Reliable Grid Forecasting: State Space Models for Safety-Critical Energy Systems

TL;DR

The paper addresses safety-critical grid load forecasting by adopting grid-specific risk metrics that capture asymmetries between under-prediction and over-prediction. It evaluates Mamba-based state-space models on CAISO data, showing that standard accuracy metrics fail to reflect operational risk, while weather integration and tail-focused training yield substantial tail-risk reductions. The authors introduce S-Mamba, PowerMamba, and Mamba-ProbTSF architectures, compare them to iTransformer and Chronos, and demonstrate that S-Mamba achieves the lowest tail Reserve_99.5% margin (14.12%), with weather-enabled variants reducing large errors by up to ~40% and improving resilience under extreme conditions. The work also discusses practical deployment implications, including computational efficiency and the need for covariate-driven, weather-aware forecasting to support reliable, low-cost grid operations.

Abstract

Accurate grid load forecasting is safety-critical: under-predictions risk supply shortfalls, while symmetric error metrics mask this operational asymmetry. We introduce a grid-specific evaluation framework--Asymmetric MAPE, Under-Prediction Rate, and Reserve Margin--that directly measures operational risk rather than statistical accuracy alone. Using this framework, we conduct a systematic evaluation of Mamba-based State Space Models for California grid forecasting on a weather-aligned CAISO TAC-area dataset spanning Nov 2023--Nov 2025 (84,498 hourly records across 5 transmission areas). Our analysis reveals that standard accuracy metrics are poor proxies for operational safety: models with identical MAPE can require vastly different reserve margins. We demonstrate that forecast errors are weakly but significantly associated with temperature (r = 0.16, p < 10^{-16}), motivating weather-aware modeling rather than loss function modification alone. The S-Mamba model achieves the lowest Reserve_{99.5}% margin (14.12%) compared to 16.66% for iTransformer, demonstrating superior forecast reliability under a 99.5th-percentile tail-risk reserve proxy.
Paper Structure (49 sections, 7 equations, 5 figures, 8 tables)

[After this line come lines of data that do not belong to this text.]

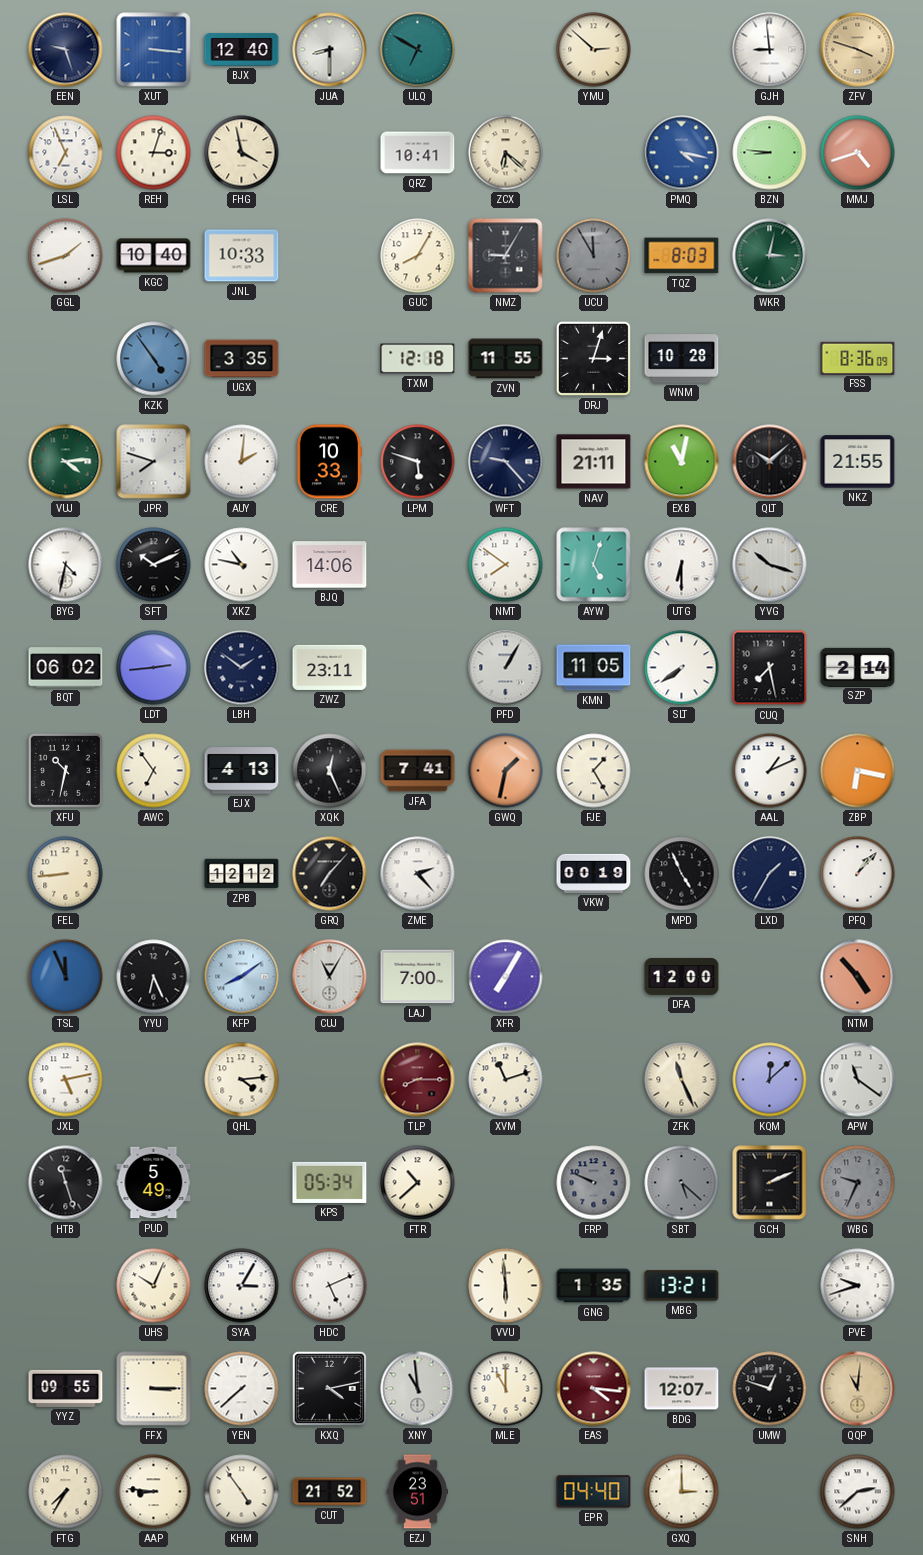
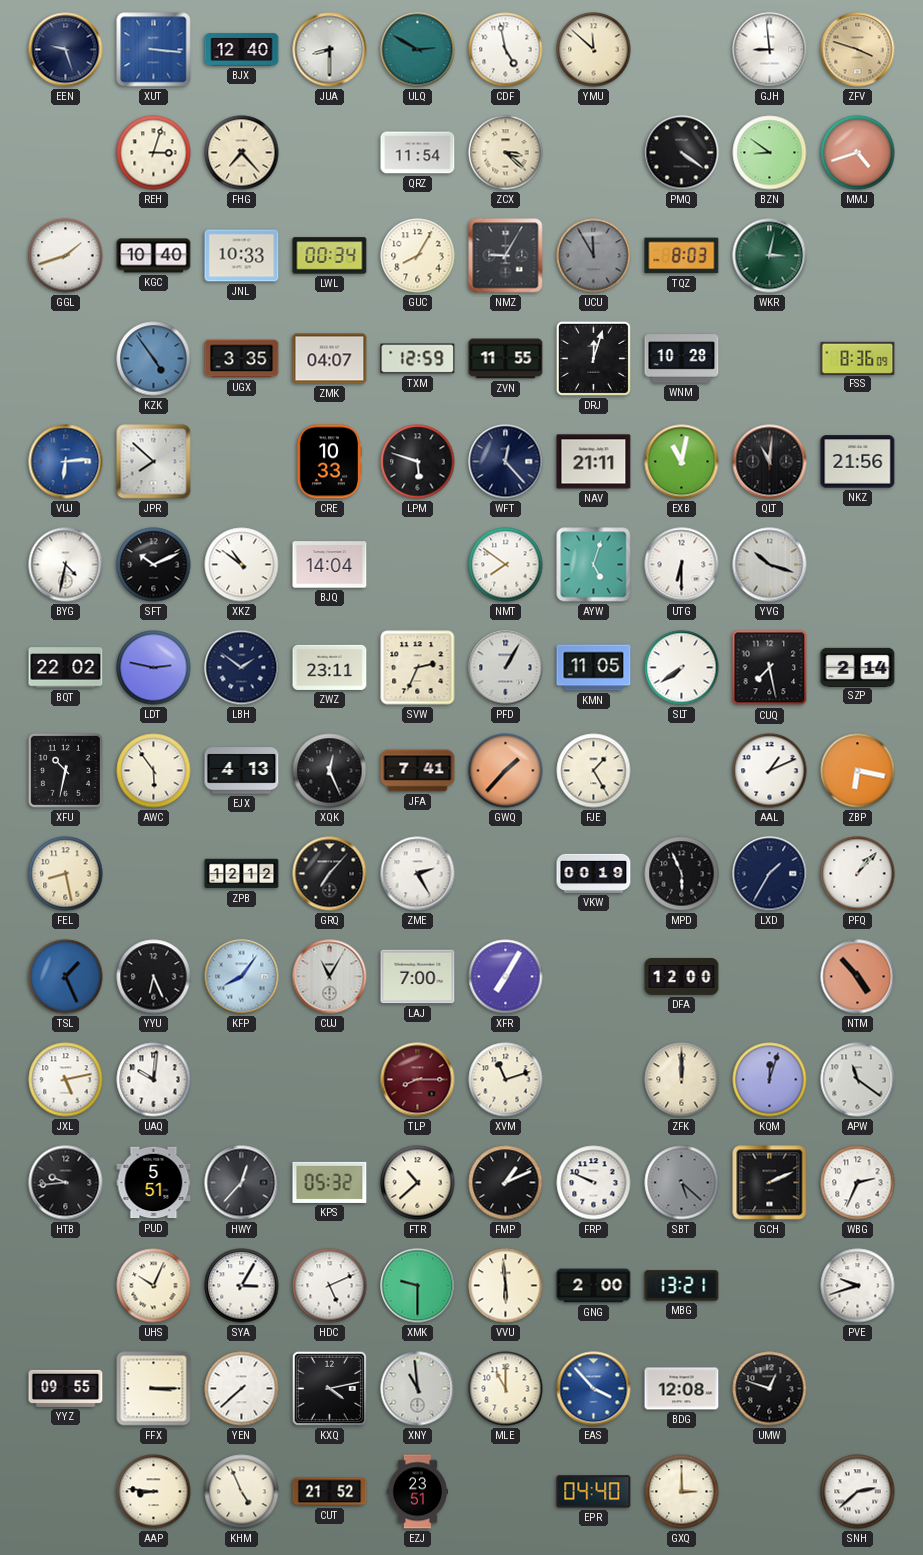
ULQ: 6:50 -> 2:50
CDF: none -> 4:58
YMU: 2:52 -> 11:52
LSL: 6:56 -> none
FHG: 3:58 -> 7:23
QRZ: 10:41 -> 11:54
ZCX: 6:22 -> 3:22
PMQ: 4:17 -> 4:21
PMQ dial: blue -> black
BZN: 8:46 -> 8:51
LWL: none -> 00:34
ZMK: none -> 04:07
TXM: 12:18 -> 12:59
DRJ: 3:03 -> 12:03
VUJ: 4:14 -> 6:14
VUJ dial: green -> blue
JPR: 7:48 -> 7:52
AUY: 2:01 -> none
WFT: 9:23 -> 12:23
QLT: 10:08 -> 11:01
NKZ: 21:55 -> 21:56
XKZ: 10:47 -> 10:51
BJQ: 14:06 -> 14:04
BQT: 06:02 -> 22:02
LDT: 2:44 -> 2:47
SVW: none -> 2:34
AWC: 6:54 -> 5:54
GWQ: 1:32 -> 1:37
FEL: 8:44 -> 8:28
ZME: 2:23 -> 2:25
MPD: 4:56 -> 5:56
TSL: 11:56 -> 1:26
KFP: 8:09 -> 8:06
UAQ: none -> 10:01
QHL: 4:14 -> none
ZFK: 11:26 -> 12:00
KQM: 12:08 -> 12:03
HTB: 11:27 -> 9:44
PUD: 5:49 -> 5:51
HWY: none -> 12:37
KPS: 05:34 -> 05:32
FMP: none -> 1:11
FRP dial: grey -> white
WBG: 9:34 -> 2:34
WBG dial: grey -> white
XMK: none -> 9:30
GNG: 1:35 -> 2:00
EAS: 4:16 -> 3:53
EAS dial: burgundy -> blue
BDG: 12:07 -> 12:08
QQP: 11:01 -> none
FTG: 7:35 -> none
KHM: 4:54 -> 4:56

This paper contains 49 sections, 7 equations, 5 figures, 8 tables.

Figures (5)

  • Figure 1: Quantile Loss Training Evaluation. (a) Error distribution comparison showing quantile loss training (orange) produces nearly identical distribution to MSE baseline (gray). (b) Large error counts by threshold---quantile loss reduces $>$1000 MW errors by only 1.6%, demonstrating that loss function modification alone cannot address large forecast deviations.
  • Figure 2: Temperature-Error Association. (a) Mean absolute forecast error increases with temperature (slope = 24.1 MW/°C, $r = 0.16$, $p < 10^{-16}$). Error bars show 99.5% CI of mean. (b) Probability of large errors (top decile) increases during temperature extremes.
  • Figure 3: Weather Integration Architectures. Each base model is extended to incorporate thermal-lagged weather covariates, motivated by the error analysis showing temperature-error correlation. (a) S-Mamba concatenates load and weather at input. (b) PowerMamba sums weather into seasonal/trend streams. (c) Mamba-ProbTSF uses summation fusion preserving uncertainty estimates. (d) iTransformer tokenizes weather variables for cross-attention.
  • Figure 4: Weather Integration Benefit. Signed percentage forecast error distributions for each California utility and aggregate across all utilities. Each panel compares MSE baseline vs weather-integrated models on matched evaluation windows (baseline windows are sliced to exactly match the weather window set by exact target matching), with whiskers indicating the 0.5th to 99.5th percentile range.
  • Figure 5: Quantile Loss vs Weather Integration Effectiveness (CA ISO-TAC, 24h). (a) Large error counts by threshold computed on matched evaluation windows. (b) Percentage change from the matched MSE baseline.